1. Without prejudice to other rights and obligations under GATT 1994,
no Member shall apply any TRIM that is inconsistent with the provisions
of Article III or Article XI of GATT
1994.
2. An illustrative list of TRIMs that are inconsistent with the
obligation of national treatment provided for in paragraph 4 of Article
III of GATT 1994 and the obligation of general elimination of
quantitative restrictions provided for in paragraph 1 of Article XI of
GATT 1994 is contained in the Annex to this Agreement.
Annex: Illustrative List
1. TRIMs that are inconsistent with the obligation of national
treatment provided for in paragraph 4 of Article III of GATT 1994
include those which are mandatory or enforceable under domestic law or
under administrative rulings, or compliance with which is necessary to
obtain an advantage, and which require:
(a) the purchase or use by an enterprise of products of domestic
origin or from any domestic source, whether specified in terms of
particular products, in terms of volume or value of products, or in
terms of a proportion of volume or value of its local production; or
(b) that an enterprise’s purchases or use of imported products be
limited to an amount related to the volume or value of local products
that it exports.
2. TRIMs that are inconsistent with the obligation of general
elimination of quantitative restrictions provided for in paragraph 1 of
Article XI of GATT 1994 include those which are mandatory or enforceable
under domestic law or under administrative rulings, or compliance with
which is necessary to obtain an advantage, and which restrict:
(a) the importation by an enterprise of products used in or related
to its local production, generally or to an amount related to the volume
or value of local production that it exports;
(b) the importation by an enterprise of products used in or related
to its local production by restricting its access to foreign exchange to
an amount related to the foreign exchange inflows attributable to the
enterprise; or
(c) the exportation or sale for export by an enterprise of products,
whether specified in terms of particular products, in terms of volume or
value of products, or in terms of a proportion of volume or value of its
local production.
B. Interpretation and Application of Article 2 and the Illustrative
List
5. In EC —
Bananas III, the Panel discussed the
relationship between GATT 1994, the Licensing Agreement and Article 2 of
the TRIMs Agreement. The Panel concluded that there was no conflict
among these provisions:
“Proceeding on this basis, we have to ascertain whether the
provisions of the Licensing Agreement and the TRIMs Agreement, to the
extent they are within the coverage of the terms of reference of this
Panel, contain any conflicting obligations which are contrary to those
stipulated by Articles I, III,
X, or XIII of GATT
1994, in the sense
that Members could not comply with the obligations resulting from both
Agreements at the same time or that WTO Members are authorized to act in
a manner that would be inconsistent with the requirements of GATT rules.
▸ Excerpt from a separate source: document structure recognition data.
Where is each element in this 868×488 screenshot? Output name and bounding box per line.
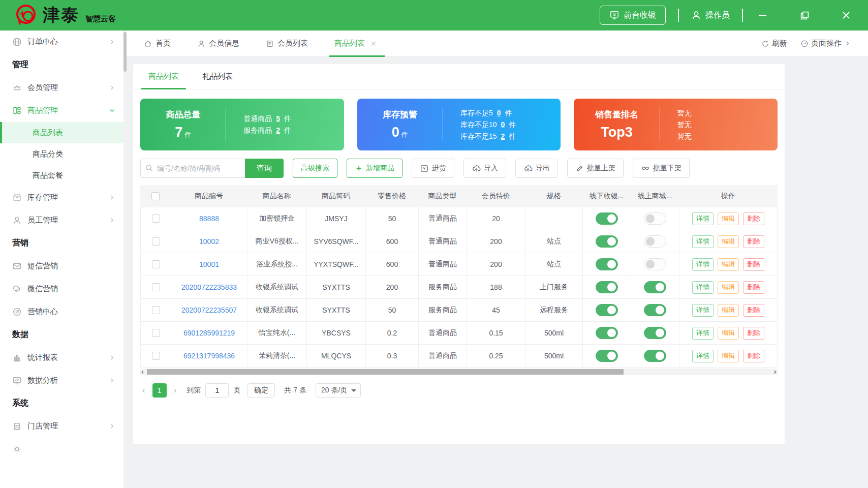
delete-button[interactable]: 删除 bbox=[743, 327, 764, 340]
page-actions-button[interactable]: 页面操作 bbox=[800, 39, 851, 48]
tab-product-list-inner[interactable]: 商品列表 bbox=[148, 72, 179, 89]
tab-gift-list-inner[interactable]: 礼品列表 bbox=[202, 72, 233, 89]
delete-button[interactable]: 删除 bbox=[743, 350, 764, 362]
sidebar-item-store-manage[interactable]: 门店管理 bbox=[0, 415, 123, 438]
delete-button[interactable]: 删除 bbox=[743, 281, 764, 294]
sidebar-item-staff-manage[interactable]: 员工管理 bbox=[0, 209, 123, 232]
search-icon bbox=[145, 164, 153, 172]
delete-button[interactable]: 删除 bbox=[743, 258, 764, 271]
offline-toggle[interactable] bbox=[596, 235, 618, 248]
sidebar-item-sms-marketing[interactable]: 短信营销 bbox=[0, 255, 123, 278]
search-input[interactable] bbox=[140, 159, 245, 178]
row-checkbox[interactable] bbox=[152, 237, 160, 246]
tab-product-list[interactable]: 商品列表 ✕ bbox=[334, 30, 377, 57]
detail-button[interactable]: 详情 bbox=[692, 258, 714, 271]
sidebar-item-data-analysis[interactable]: 数据分析 bbox=[0, 369, 123, 392]
row-checkbox[interactable] bbox=[152, 329, 160, 337]
goto-page-input[interactable] bbox=[205, 383, 229, 398]
product-code-link[interactable]: 10001 bbox=[199, 260, 219, 268]
offline-toggle[interactable] bbox=[596, 350, 618, 362]
product-code-link[interactable]: 6921317998436 bbox=[183, 352, 235, 360]
row-checkbox[interactable] bbox=[152, 306, 160, 314]
batch-off-shelf-button[interactable]: 批量下架 bbox=[633, 159, 690, 178]
edit-button[interactable]: 编辑 bbox=[718, 327, 739, 340]
refresh-button[interactable]: 刷新 bbox=[761, 39, 787, 48]
scroll-right-icon[interactable] bbox=[774, 370, 777, 374]
sidebar-item-partial[interactable] bbox=[0, 438, 123, 461]
sidebar-item-product-category[interactable]: 商品分类 bbox=[0, 143, 123, 165]
delete-button[interactable]: 删除 bbox=[743, 304, 764, 317]
sidebar-item-stock-manage[interactable]: 库存管理 bbox=[0, 186, 123, 209]
add-product-button[interactable]: ＋ 新增商品 bbox=[347, 159, 402, 178]
product-code-link[interactable]: 88888 bbox=[199, 215, 219, 223]
online-toggle[interactable] bbox=[644, 212, 666, 225]
online-toggle[interactable] bbox=[644, 304, 666, 316]
prev-page-icon[interactable]: ‹ bbox=[140, 385, 147, 395]
tab-home[interactable]: 首页 bbox=[144, 30, 171, 57]
offline-toggle[interactable] bbox=[596, 281, 618, 293]
cashier-button[interactable]: ¥ 前台收银 bbox=[600, 6, 666, 25]
product-code-link[interactable]: 6901285991219 bbox=[183, 329, 235, 337]
row-checkbox[interactable] bbox=[152, 260, 160, 268]
query-button[interactable]: 查询 bbox=[245, 159, 284, 178]
sidebar-item-product-combo[interactable]: 商品套餐 bbox=[0, 165, 123, 186]
edit-button[interactable]: 编辑 bbox=[718, 235, 739, 248]
advanced-search-button[interactable]: 高级搜索 bbox=[293, 159, 337, 178]
product-code-link[interactable]: 20200722235507 bbox=[181, 306, 237, 314]
sidebar-item-marketing-center[interactable]: 营销中心 bbox=[0, 300, 123, 323]
sidebar-item-product-list[interactable]: 商品列表 bbox=[0, 122, 123, 143]
edit-button[interactable]: 编辑 bbox=[718, 304, 739, 317]
online-toggle[interactable] bbox=[644, 235, 666, 248]
scroll-left-icon[interactable] bbox=[141, 370, 143, 374]
detail-button[interactable]: 详情 bbox=[692, 212, 714, 225]
product-code-link[interactable]: 20200722235833 bbox=[181, 283, 237, 291]
detail-button[interactable]: 详情 bbox=[692, 327, 714, 340]
product-code-link[interactable]: 10002 bbox=[199, 237, 219, 246]
online-toggle[interactable] bbox=[644, 327, 666, 339]
row-checkbox[interactable] bbox=[152, 215, 160, 223]
edit-button[interactable]: 编辑 bbox=[718, 281, 739, 294]
minimize-button[interactable] bbox=[755, 8, 770, 23]
row-checkbox[interactable] bbox=[152, 283, 160, 291]
scrollbar-thumb[interactable] bbox=[147, 369, 624, 375]
delete-button[interactable]: 删除 bbox=[743, 212, 764, 225]
detail-button[interactable]: 详情 bbox=[692, 235, 714, 248]
confirm-button[interactable]: 确定 bbox=[247, 383, 275, 398]
edit-button[interactable]: 编辑 bbox=[718, 258, 739, 271]
close-button[interactable] bbox=[839, 8, 854, 23]
sidebar-item-product-manage[interactable]: 商品管理 bbox=[0, 99, 123, 122]
batch-on-shelf-button[interactable]: 批量上架 bbox=[567, 159, 624, 178]
online-toggle[interactable] bbox=[644, 281, 666, 293]
edit-button[interactable]: 编辑 bbox=[718, 212, 739, 225]
edit-button[interactable]: 编辑 bbox=[718, 350, 739, 362]
select-all-checkbox[interactable] bbox=[151, 192, 160, 200]
detail-button[interactable]: 详情 bbox=[692, 304, 714, 317]
detail-button[interactable]: 详情 bbox=[692, 350, 714, 362]
offline-toggle[interactable] bbox=[596, 258, 618, 270]
sidebar-item-member-manage[interactable]: 会员管理 bbox=[0, 76, 123, 99]
tab-member-list[interactable]: 会员列表 bbox=[266, 30, 308, 57]
import-button[interactable]: 导入 bbox=[463, 159, 506, 178]
horizontal-scrollbar[interactable] bbox=[140, 369, 778, 375]
offline-toggle[interactable] bbox=[596, 212, 618, 225]
online-toggle[interactable] bbox=[644, 350, 666, 362]
sidebar-item-wechat-marketing[interactable]: 微信营销 bbox=[0, 278, 123, 300]
detail-button[interactable]: 详情 bbox=[692, 281, 714, 294]
online-toggle[interactable] bbox=[644, 258, 666, 270]
offline-toggle[interactable] bbox=[596, 327, 618, 339]
maximize-button[interactable] bbox=[797, 8, 812, 23]
next-page-icon[interactable]: › bbox=[172, 385, 179, 395]
row-checkbox[interactable] bbox=[152, 352, 160, 360]
page-number-button[interactable]: 1 bbox=[152, 383, 167, 398]
tab-close-icon[interactable]: ✕ bbox=[370, 40, 377, 48]
delete-button[interactable]: 删除 bbox=[743, 235, 764, 248]
operator-menu[interactable]: 操作员 bbox=[691, 10, 730, 21]
offline-toggle[interactable] bbox=[596, 304, 618, 316]
purchase-button[interactable]: ¥ 进货 bbox=[412, 159, 454, 178]
page-size-select[interactable]: 20 条/页 bbox=[316, 383, 361, 398]
export-button[interactable]: 导出 bbox=[515, 159, 558, 178]
button-label: 进货 bbox=[432, 164, 446, 173]
sidebar-item-stats-report[interactable]: 统计报表 bbox=[0, 346, 123, 369]
tab-member-info[interactable]: 会员信息 bbox=[197, 30, 239, 57]
sidebar-item-order-center[interactable]: 订单中心 bbox=[0, 30, 123, 53]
Wherever the answer to this question is affirmative, the obligation or
authorization contained in the Licensing or TRIMs Agreement would, in
accordance with the General Interpretative Note, prevail over the
provisions of the relevant article of GATT 1994. Where the answer is
negative, both provisions would apply equally.
Based on our detailed examination of the provisions of the Licensing
Agreement, Article 2 of the TRIMs Agreement as well as GATT 1994, we
find that no conflicting, i.e. mutually exclusive, obligations arise
from the provisions of the three Agreements that the parties to the
dispute have put before us. Indeed, we note that the first substantive
provision of the Licensing Agreement, Article
1.2, requires Members to
conform to GATT rules applicable to import licensing.
In the light of the foregoing discussion, we find that the provisions
of GATT 1994, the Licensing Agreement and Article 2 of the TRIMs
Agreement all apply to the EC’s import licensing procedures for
bananas.”(6)
6. The Panel in EC —
Bananas III found that the
allocation of import licences to a particular category of operators was
inconsistent with Article III:4 of GATT
1994.(7) With respect to the claim
that this measure was also inconsistent with Article 2 of the TRIMs
Agreement, the Panel, further to noting that the TRIMs Agreement
essentially interprets and clarifies the provisions of Article III where
trade-related investment measures are concerned, exercised judicial
economy:
“[W]e first examine the relationship of the TRIMs Agreement to the
provisions of GATT. We note that with the exception of its transition
provisions(8) the TRIMs Agreement essentially interprets and clarifies the
provisions of Article III (and also
Article XI) where trade-related
investment measures are concerned. Thus the TRIMs Agreement does not add
to or subtract from those GATT obligations, although it clarifies that
Article III:4 may cover investment-related matters.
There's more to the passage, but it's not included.